Task brief :: Scan each line of the records for the word "Answer" and extract the ones that have it.

[Start of Attachment]

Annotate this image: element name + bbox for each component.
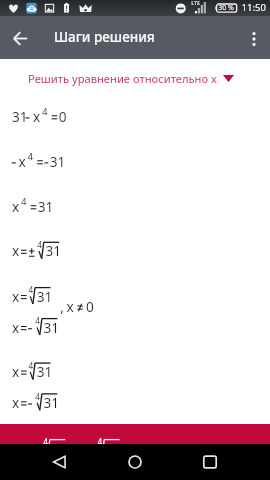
- button[interactable]: [0, 424, 270, 444]
- button[interactable]: Решить уравнение относительно x: [0, 67, 234, 90]
- staticText: Решить уравнение относительно x: [28, 71, 217, 86]
- button[interactable]: More options: [230, 16, 270, 59]
- button[interactable]: Recents: [186, 444, 234, 480]
- button[interactable]: Back: [36, 444, 84, 480]
- button[interactable]: Back: [1, 16, 41, 59]
- button[interactable]: Home: [111, 444, 159, 480]
- staticText: Шаги решения: [54, 28, 155, 46]
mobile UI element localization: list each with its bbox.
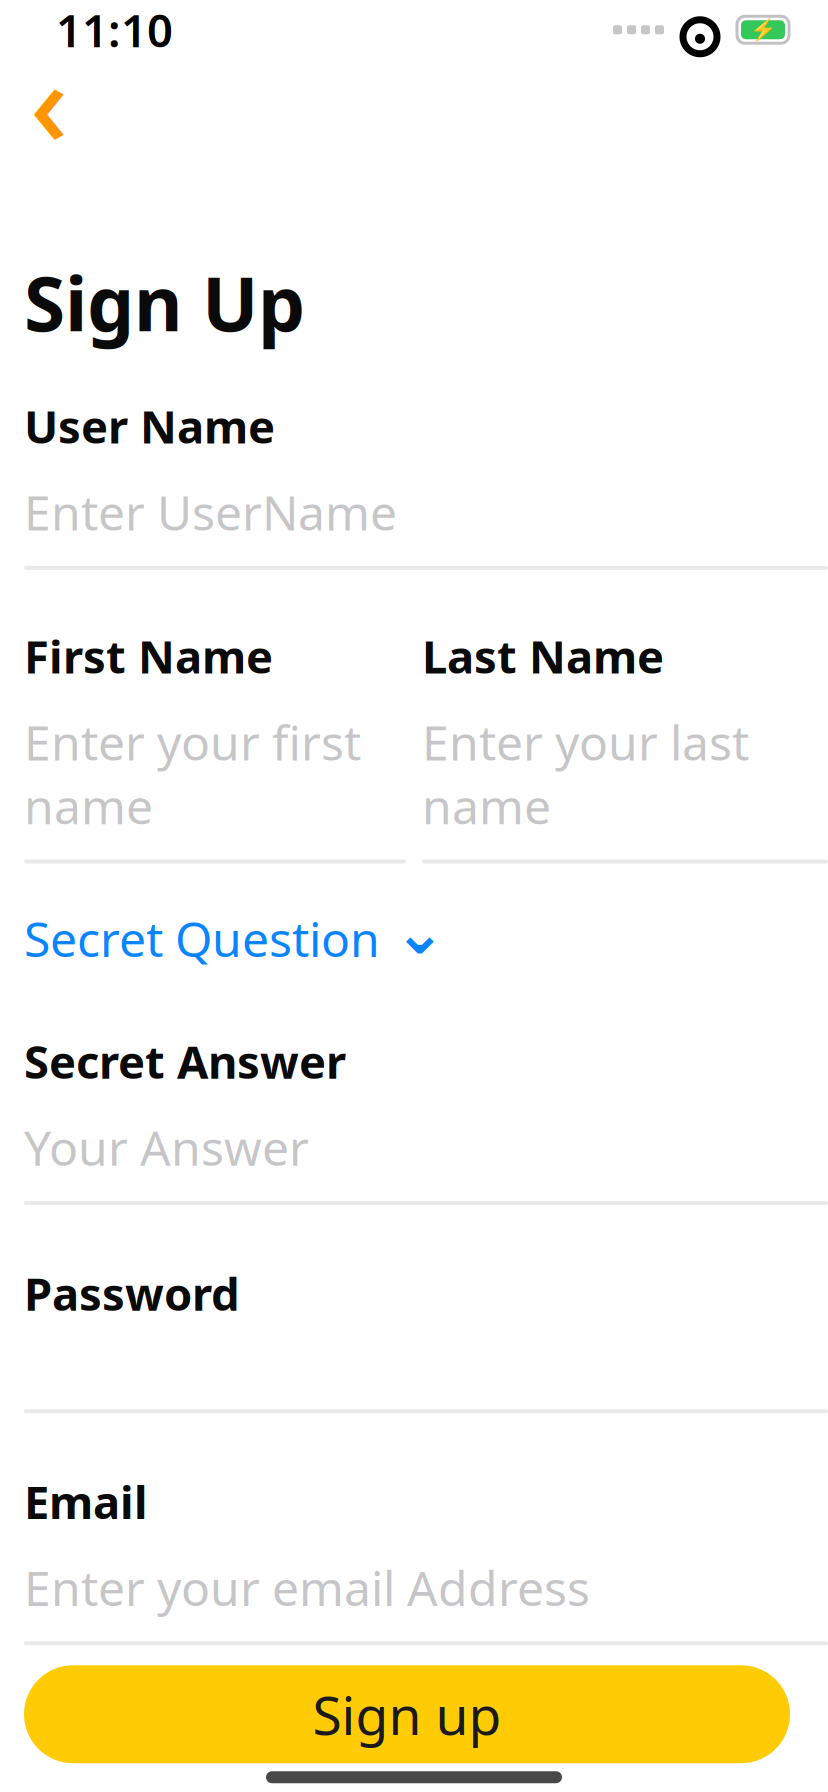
button[interactable]: Back xyxy=(6,67,92,153)
staticText: Secret Answer xyxy=(24,1031,346,1091)
staticText: 11:10 xyxy=(56,0,173,60)
staticText: Password xyxy=(24,1263,240,1323)
staticText: ⚡ xyxy=(750,18,776,42)
button[interactable]: Secret Question xyxy=(0,884,469,993)
staticText: Email xyxy=(24,1471,148,1532)
staticText: Sign Up xyxy=(24,253,305,352)
staticText: Your Answer xyxy=(24,1115,309,1179)
staticText: Enter your first name xyxy=(24,710,361,838)
staticText: Last Name xyxy=(422,626,664,686)
staticText: Enter your email Address xyxy=(24,1556,590,1619)
staticText: ⌄ xyxy=(394,898,445,967)
staticText: ‹ xyxy=(30,23,68,179)
staticText: Sign up xyxy=(312,1679,502,1750)
staticText: Enter your last name xyxy=(422,710,749,838)
staticText: User Name xyxy=(24,396,275,456)
staticText: Secret Question xyxy=(24,906,380,970)
staticText: First Name xyxy=(24,626,273,686)
button[interactable]: Sign up xyxy=(24,1665,790,1763)
staticText: Enter UserName xyxy=(24,480,397,544)
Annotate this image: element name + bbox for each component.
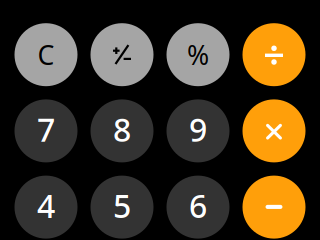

[End of Attachment]

Exercise result ::
staticText: Secret Answer xyxy=(24,1031,346,1091)
staticText: Your Answer xyxy=(24,1115,309,1179)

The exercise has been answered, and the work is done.